We develop an equation of state for describing the isotropic- and nematic fluid-phase behavior of a prototypical model for (thermotropic) liquid crystal (LC) molecules of prolate type. The molecular model assumes a LC molecule as a chain of equally sized tangentially-bonded spheres, the interaction of which is described by a Lennard-Jones pair potential. To model the typical structure of real LC molecules, one part of the chain is arranged in a rigid linear conformation (referred to as ‘rod’), while the remaining part is freely jointed (referred to as ‘coil’). By changing the ratio ‘rod’ to ‘coil’, the flexibility of a molecule can be varied.
The equation of state is developed by applying the perturbation theory of Barker and Henderson to a reference fluid of hard chain molecules. The reference fluid's Helmholtz energy is described by a rescaled Onsager theory. The perturbational Helmholtz energy contribution of an orientationally ordered fluid is in our approach calculated as that of a (hypothetical) randomly oriented fluid of same density, plus an anisotropic part, namely the perturbational Helmholtz energy contribution for the transition from the randomly oriented fluid to the ordered fluid at constant density.

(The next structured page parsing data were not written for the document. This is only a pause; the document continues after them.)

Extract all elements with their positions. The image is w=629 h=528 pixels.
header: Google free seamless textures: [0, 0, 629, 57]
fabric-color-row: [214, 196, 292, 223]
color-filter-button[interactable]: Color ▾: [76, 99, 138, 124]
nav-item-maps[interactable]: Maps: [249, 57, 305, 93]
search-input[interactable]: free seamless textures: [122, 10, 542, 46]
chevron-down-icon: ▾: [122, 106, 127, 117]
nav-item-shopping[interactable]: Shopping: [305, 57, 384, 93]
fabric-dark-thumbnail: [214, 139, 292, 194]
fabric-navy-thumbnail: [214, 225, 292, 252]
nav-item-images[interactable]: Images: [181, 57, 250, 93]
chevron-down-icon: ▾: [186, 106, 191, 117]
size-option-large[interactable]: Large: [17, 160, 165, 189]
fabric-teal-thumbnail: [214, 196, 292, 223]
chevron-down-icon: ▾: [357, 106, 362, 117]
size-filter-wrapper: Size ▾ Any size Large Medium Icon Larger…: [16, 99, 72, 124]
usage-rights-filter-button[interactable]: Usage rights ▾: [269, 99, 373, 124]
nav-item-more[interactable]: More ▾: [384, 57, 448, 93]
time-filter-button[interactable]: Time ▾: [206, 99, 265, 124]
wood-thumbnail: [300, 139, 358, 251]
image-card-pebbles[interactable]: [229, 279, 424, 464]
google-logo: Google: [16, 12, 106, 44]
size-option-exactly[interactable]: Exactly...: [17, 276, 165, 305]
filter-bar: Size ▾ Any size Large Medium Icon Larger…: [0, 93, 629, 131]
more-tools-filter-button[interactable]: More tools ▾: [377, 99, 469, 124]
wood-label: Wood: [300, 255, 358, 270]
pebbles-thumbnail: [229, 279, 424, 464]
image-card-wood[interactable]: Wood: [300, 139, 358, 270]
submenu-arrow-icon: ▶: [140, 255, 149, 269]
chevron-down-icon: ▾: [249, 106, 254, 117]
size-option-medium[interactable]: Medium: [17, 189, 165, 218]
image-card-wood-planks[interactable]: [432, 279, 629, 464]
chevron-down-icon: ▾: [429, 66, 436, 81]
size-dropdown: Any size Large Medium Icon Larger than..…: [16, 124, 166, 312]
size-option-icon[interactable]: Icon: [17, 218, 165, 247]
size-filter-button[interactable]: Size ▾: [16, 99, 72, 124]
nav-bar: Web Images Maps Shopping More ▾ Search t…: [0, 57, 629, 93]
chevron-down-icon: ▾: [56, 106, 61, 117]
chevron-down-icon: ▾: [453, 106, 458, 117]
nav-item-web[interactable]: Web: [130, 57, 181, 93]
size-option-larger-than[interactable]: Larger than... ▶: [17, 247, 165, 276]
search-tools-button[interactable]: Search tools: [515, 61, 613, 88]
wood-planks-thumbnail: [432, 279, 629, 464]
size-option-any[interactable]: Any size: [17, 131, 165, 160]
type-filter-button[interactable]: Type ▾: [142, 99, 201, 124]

Comparison of calculated phase equilibria to results obtained from Monte Carlo simulations indicates the anisotropic part of the perturbation contribution is small, and can be neglected. We consider this as the main insight of this work. Specifically, this result suggests that a reliable description of attractive dispersion interactions of real nematic LCs can be obtained from a theoretical approach designed for isotropic fluids. Given the relative maturity of such isotropic-fluid theories (e.g. SAFT), this could lead to a considerable simplification of the description of nematic fluids.
Using the equation of state, we systematically investigate the influence of molecular shape (chain length), intra-molecular flexibility, and intermolecular attractions on the phase behavior. A key result of this analysis is that incorporation of intra-molecular flexibility drives calculated phase equilibrium properties (e.g. density at phase transition, density difference of phase change) towards values of real (thermotropic) liquid crystals. Compared to the ubiquitously used rigid molecular models for LCs, this is considered a significant step forward. Detailed comparison to experimental results reveals the molecular model is still too simplistic, however.